I always rather like this story in Luke because it’s the one story we have of Jesu’s childhood. Luke is the only Gospel writer to give us any information regarding Jesus’ early years. Perhaps as a doctor and an observer of life, he had a sense of the importance of the story and he chose this one incident because it reveals so much about the boy Jesus.
The story is set at the time of Feast of the Passover. Jewish law required every adult male living within 25 miles of Jerusalem to attend. Every male Jew, no matter where he lived, would take part in these high and holy days of Judaism if possible. Women were not required to go, but they often did.
It was on this occasion that Mary, Joseph on their return form Jerusalem after attending such a Feast discovered Jesus was missing. They then searched for three days for him, one can only imagine how upset and anxious they must have been!
But after searching they eventually found Jesus in the temple with the teachers. He was listening and asking questions.
This may seem unusual for a boy his age but by the time Jewish boys were five, they would have begun to read the Scriptures aloud, including Leviticus, the book of ceremonial laws that explained how devout Jews should perform their various religious observances. By the age of 12, they knew the Psalms and were instructed in the basics of Hebrew law and history, but Jesus’ understanding does appear to be extraordinary.
When Mary eventually finds Jesus, she naturally reacts, chastising Jesus for the distress Jesus had caused them. His response startled his parents. Perhaps they did not fully understand that Jesus was beginning to fulfil his vocation by exploring the scriptures with the teachers in the temple courts. In that place he asks, he answers, and he grows. Jesus astounds everyone with his understanding and wisdom.

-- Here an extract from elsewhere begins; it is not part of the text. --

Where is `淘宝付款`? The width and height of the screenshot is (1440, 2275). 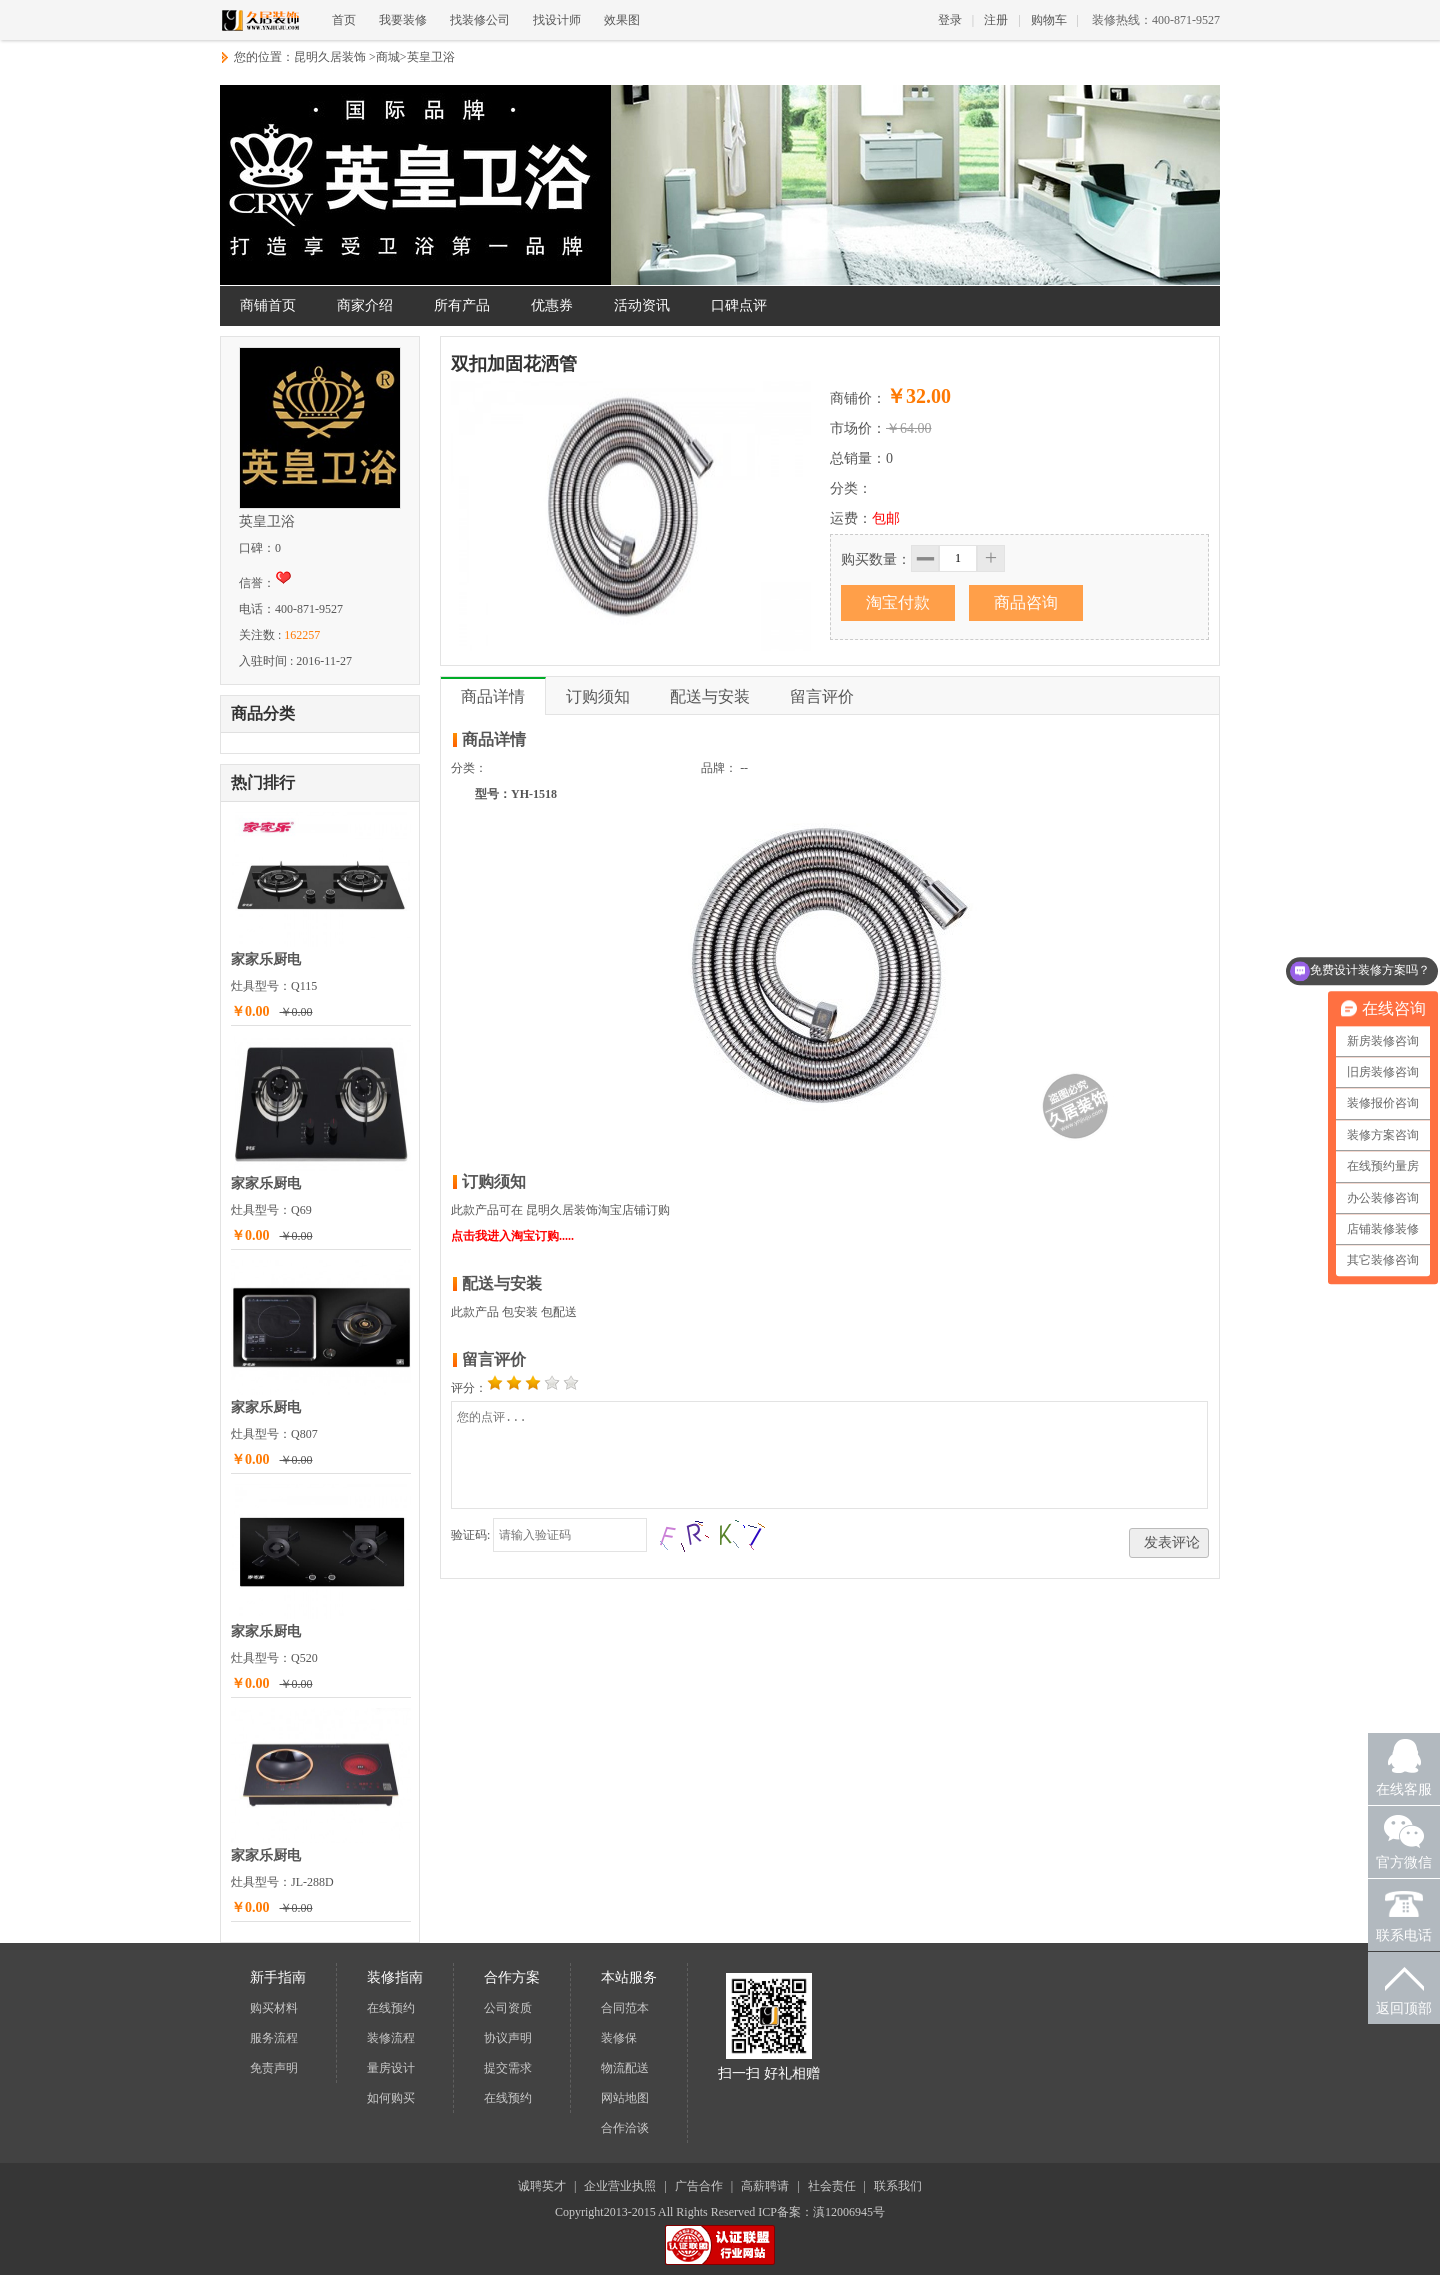
淘宝付款 is located at coordinates (898, 602).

So many of our readings at Christmas are focused on Mary, she is in many ways the star of the show, certainly the lead in any nativity play. But being the mother of Jesus was no easy calling. From her obedience of accepting the will of God at the annunciation to her bewilderment at the visit of the shepherds to the manger
“But Mary treasured up all these things and pondered them in her heart”.

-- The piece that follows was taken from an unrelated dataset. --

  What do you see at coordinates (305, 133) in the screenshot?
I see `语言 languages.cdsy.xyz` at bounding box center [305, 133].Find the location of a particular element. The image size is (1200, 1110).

Luke 2:19 we are told this in Luke’s gospel as the shepherds visit the manger and we wonder what Mary was thinking and feeling? exhaustion, emotion, relief, fear and anxiety. Who were these shepherds, she must have thought.

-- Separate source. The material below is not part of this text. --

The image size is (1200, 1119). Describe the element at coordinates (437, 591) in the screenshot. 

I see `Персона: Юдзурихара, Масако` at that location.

And then at 8 days old when Mary presents Jesus in the Temple as required by Jewish law, she meets Simeon, full of praise and adoration for the infant Jesus but then in the next breath a warning “and a sword will pierce your own soul too” a reference to the pain of motherhood, and a foretaste of the passion.
Today in the gospel we feel the angst and anguish that Mary and Joseph must have felt when they realised Jesus was missing, the fear experienced over the following three days as they searched for him. And then when they found him in the temple courts sitting among the teachers, listening to them and asking questions, they were astounded and once again Mary “treasured all these things in her heart” Luke 2:51
To be the mother of Jesus was an extraordinary calling.
The passage ends with Jesus saying it was important for him to be in his Father’s house. It is also important for us to be in God’s house because His Father’s house is our Father’s house too! It is a house of worship, a house of prayer, a house of peace, a house of love, a house of joy. What better place could there be for a child of God and us than to be in the Father’s house?